5 Habits This Creative Marketing CEO Uses to Improve Her Life and Work
Grow Your Business, Not Your Inbox
Lauren Maillian is the founder and CEO of LMB Group, a strategic marketing and brand advisory company. She was also a founding partner at Gen Y Capital Partners, an early stage venture firm focused on investments in mobile and consumer-facing technology-enabled companies.
Impressed? I'm not done yet. When she was just 19, Maillian co-founded a boutique winery that quickly became an internationally recognized award-winning wine brand, making her the youngest self-made winery owner in the country. She did that after she got back from working as a model in Paris and Buenos Aires, Argentina.
I probably left out a bunch of other impressive accomplishments, so to get the full story, I suggest reading her bestselling business memoir, The Path Redefined: Getting To the Top On Your Own Terms.
As you can tell, Maillian has been busy -- and she's showing no signs of slowing down. I had the pleasure of speaking with her and got insights into not just what fuels her astonishing success, but also her favorite mental and physical practices that we can all use to improve our businesses and our lives.
1. She never stops learning.
"In today’s digital and Internet of Things era, digital literacy is essential, and I find it not only economically beneficial but also really exciting to stay abreast of the latest tech developments. I make time to stay informed of emerging trends and remain knowledgeable about technology, even if it’s not my main priority. My focus is developing future-proof strategies, but I work with a team that specializes in various elements of technology (such as coding) to implement that strategy. Surrounding myself with an expert team not only allows me to maintain my primary focus, but also keeps me learning, expanding and sharpening my own skill set. Of course, sometimes you implement new systems or programs and it’s a swing and a miss, but the benefit of interfacing with new technology is invaluable."

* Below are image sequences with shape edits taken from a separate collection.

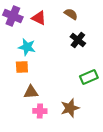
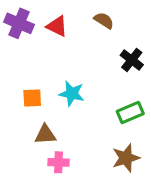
black cross: (78, 40) -> (132, 60), moved
cyan star: (27, 47) -> (72, 94), moved
brown star: (70, 108) -> (126, 158), moved

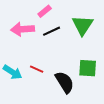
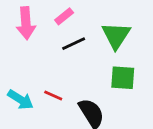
pink arrow: (23, 29) -> (26, 23), moved, turned -90
green square: (88, 68) -> (123, 78), moved

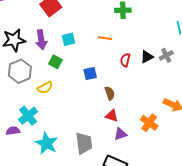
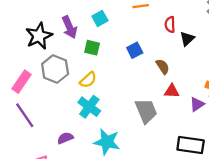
black triangle: (147, 57) -> (187, 39), moved
cyan cross: (28, 116) -> (89, 107), moved
purple triangle: (120, 134) -> (197, 104), moved
gray trapezoid: (84, 143) -> (146, 111), moved

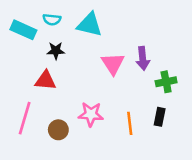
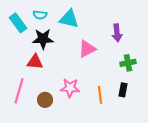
cyan rectangle: (23, 30) -> (18, 23), turned 30
black star: (56, 51) -> (43, 39), size x1.5
purple arrow: (143, 58) -> (117, 33), moved
pink triangle: (113, 64) -> (87, 49), turned 36

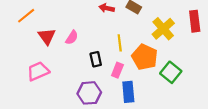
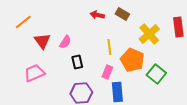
black rectangle: (96, 59) -> (77, 62), moved

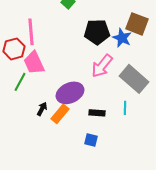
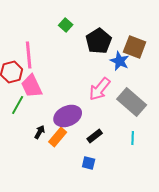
black pentagon: (97, 32) -> (99, 41), moved, turned -30
cyan line: (125, 108) -> (133, 138), moved
black rectangle: (97, 113) -> (95, 136), turned -42

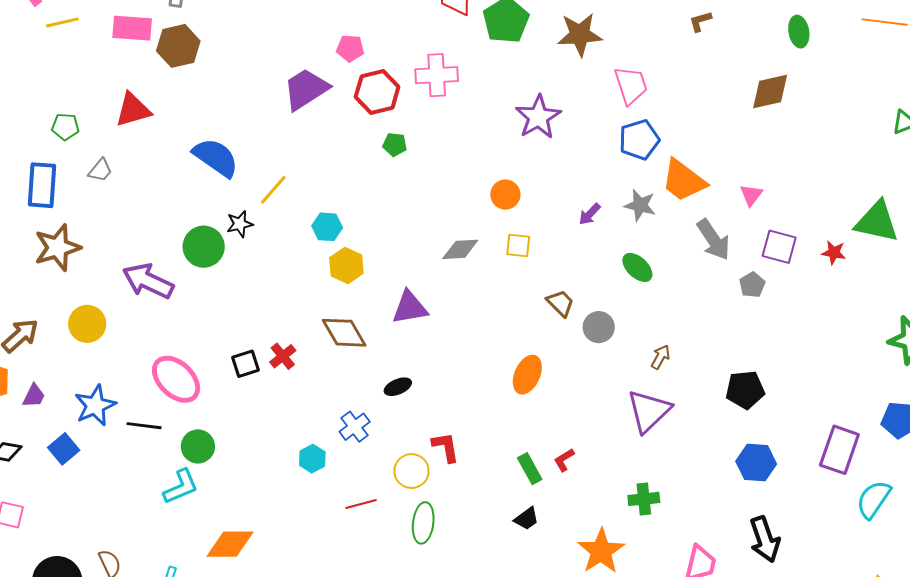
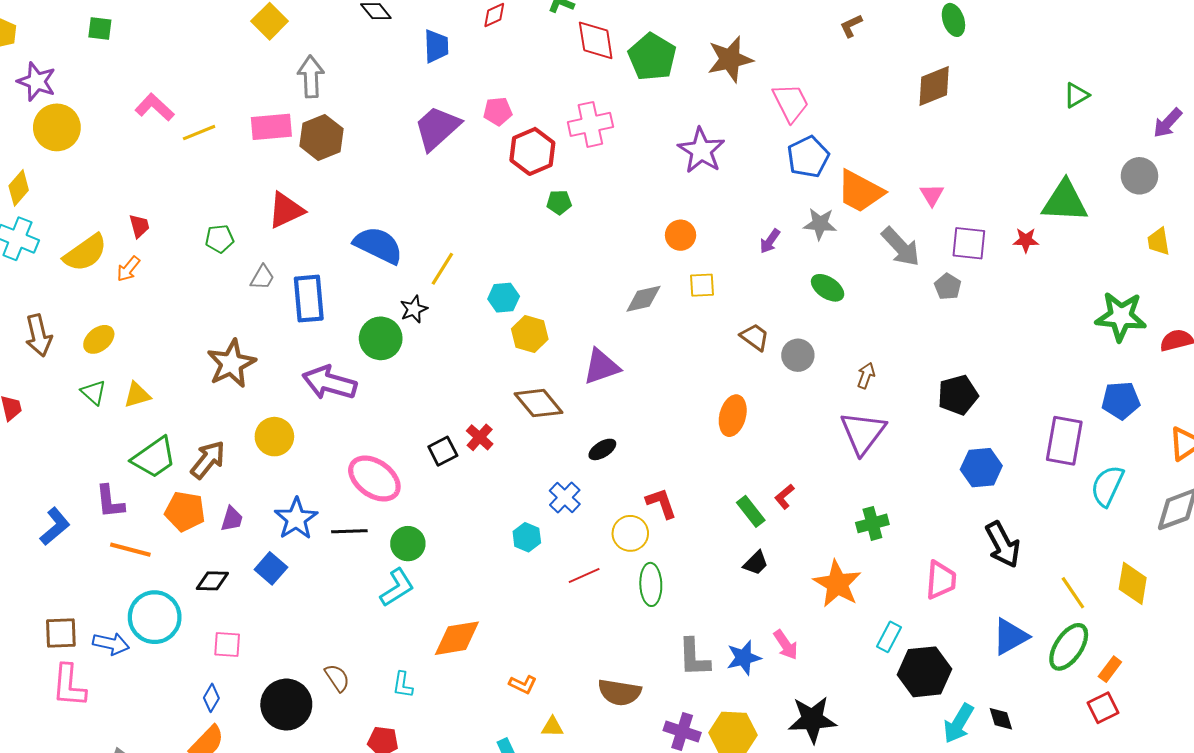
purple trapezoid: (306, 89) -> (437, 128), moved
blue rectangle: (42, 185) -> (309, 299), moved

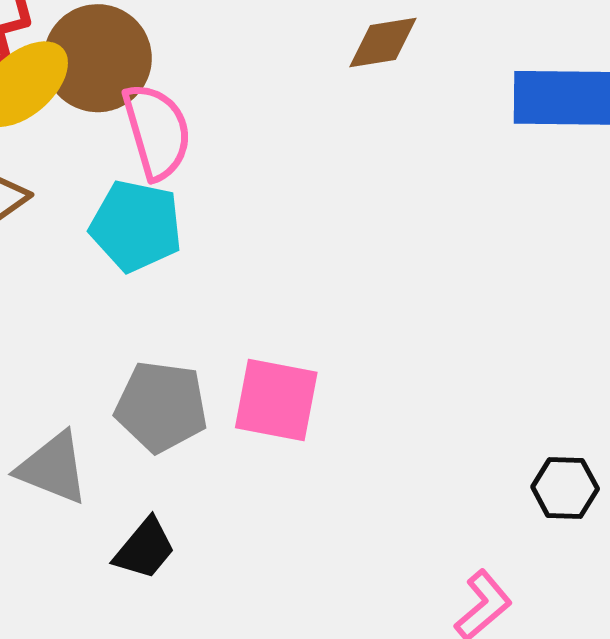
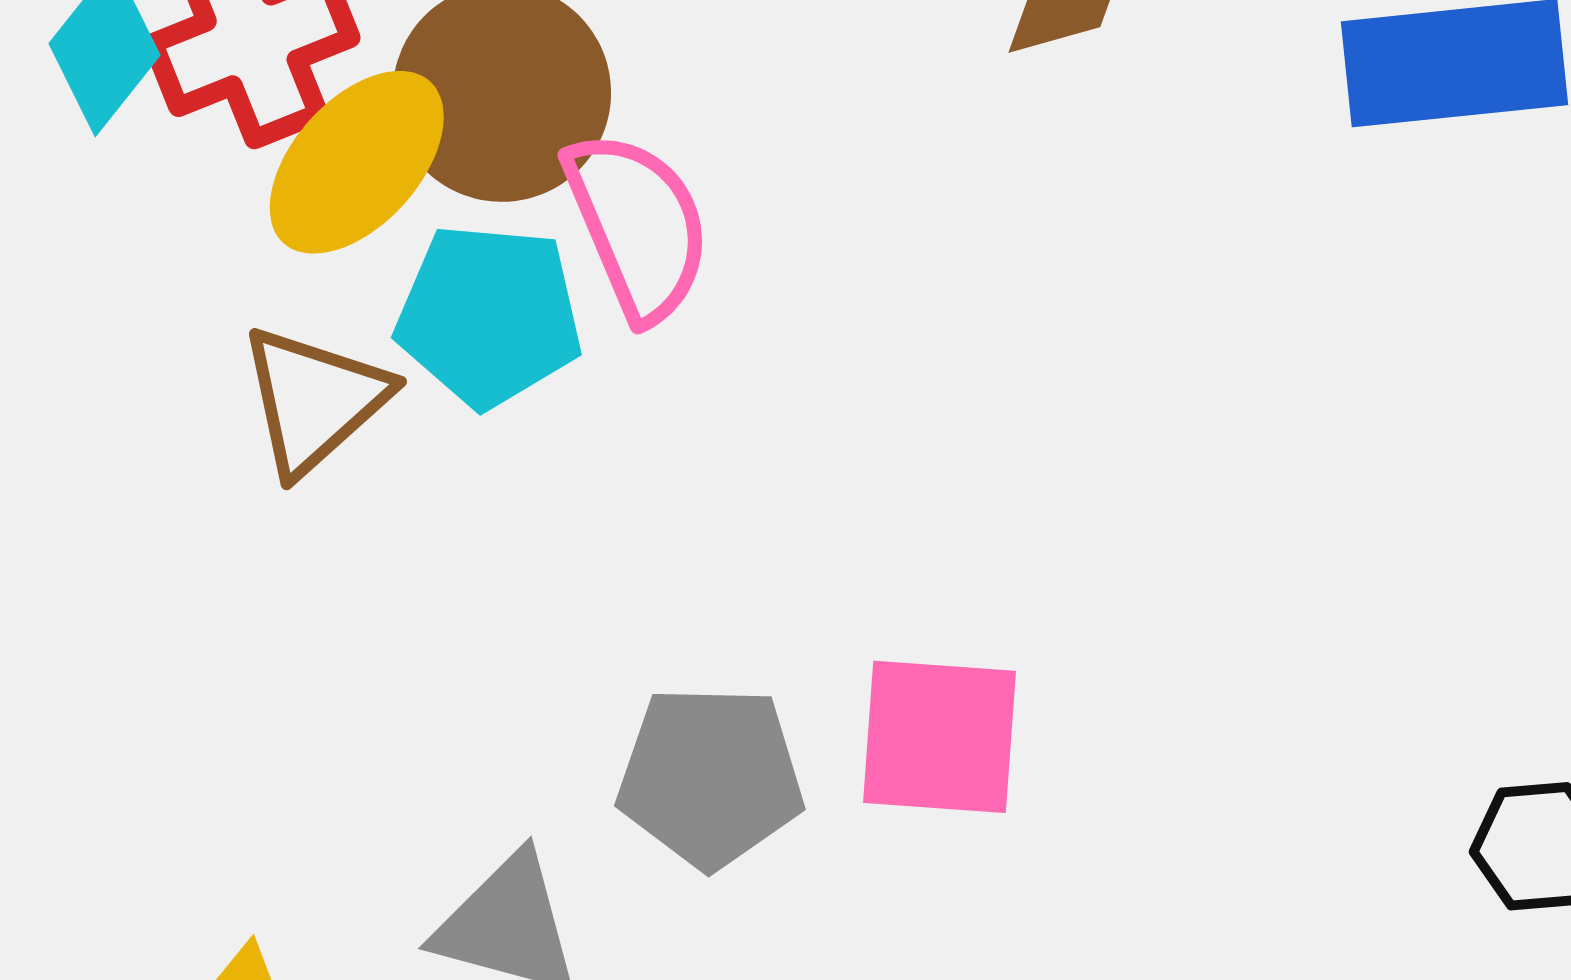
cyan pentagon: (136, 226) -> (489, 315), moved

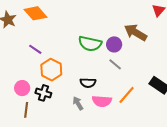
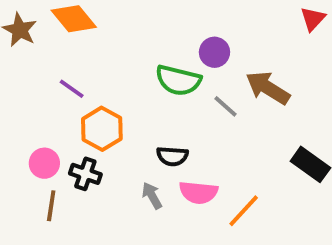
brown arrow: (136, 32) -> (268, 88), moved
purple circle: (114, 44) -> (214, 52), moved
gray line: (115, 64) -> (226, 106), moved
orange line: (127, 95) -> (244, 211), moved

2. Harnessing the power of storytelling.
"The most challenging and rewarding aspect of my business has been the power of storytelling. Working as a brand strategist for a cannabis company, in particular, has helped me learn how to change the narrative around a product to create immense economic output. The explosion of the cannabis industry is a powerful example of how to effectively change social views, norms and values, and much of that change comes into play through the work that I do. A decade ago, the notion that cannabis could be a legal and blossoming industry with viable companies and marketable products might have been inconceivable to most of us. Through my business, I get to see firsthand that public perception on almost anything can be pivoted with the right storytelling, and with the right people at the helm to tell that story in a new and strategic way."
3. Finding deeper meaning in her work.
"I worked with an entrepreneur who was going through personal tragedy at a time when she was also preparing for business growth. After the loss of a child, she went from being this wealth of information, ideas and excitement about her industry to feeling lost and obviously needing the time to grieve. She didn’t have the same passion and love for her business and didn’t really know what to do. We were fortunate enough to cross paths and I offered her counsel and advice about her business strategies, but also about how to emotionally cope with her grief and make the space and time to take care of herself. We bonded over the hardship of handling motherhood amidst personal trauma and entrepreneurship and she ultimately decided that her child would not have wanted her to give up. Of course, it took a while for her to get into a rhythm again and feel comfortable proceeding with her business plan, but now she’s doing so well and everything she does is really in honor for him. She has seen a tremendous shift and growth in her business, in her revenue, and a lot of it came from simplifying her processes, learning to delegate better, compartmentalizing and prioritizing. In the last two years, her business has been more successful than in the previous eight years combined, and it’s just an awesome testament to the power of strategy when coupled with support and advocacy. I can’t say enough how humbled and appreciative I am to be in a position where I get to meet and help people like her."
4. Embracing a rigorous self-care regimen.
"I love working out and I am working with Be Exceptional Fitness to maintain an exercise regimen that challenges and strengthens my mind and body. Starting my day off with intense exercise allows me to clear my mind and release stress and tension. There’s something reassuring and most importantly, empowering, about realizing your physical power and knowing that it translates to your professional power. Self-care for me is ensuring that my in-fit matches my outfit -- strong, confident and capable. Of course, I also enjoy vacations with my family and acupuncture and massage help me to rejuvenate, but that feeling of being exceptional in all that I do definitely comes from my fitness routine. I’m a big believer in the notion that the mental skills you develop from fitness are almost always transferrable into every other facet of life. Yes, exercise keeps me sane, it keeps me looking and feeling my best, but it also cultivates a strong sense of discipline and personal accountability that only magnifies my professional persona."
5. Knowing her value.
"No one asks men how they balance work and home; no one questions how, or if, they can manage their time and varied responsibilities. I really wish that people would embrace women’s ability to work hard in their careers, build great businesses and still create a loving family without sacrificing one aspect for another. I sincerely believe it’s central to the issue of women’s value not yet being fully seen and appreciated in business. Instead of questioning capabilities, men should worry instead about equalizing pay in light of all that women can and do handle on a daily basis. Let’s instead equalize tolerance of competing responsibilities. We handle it well."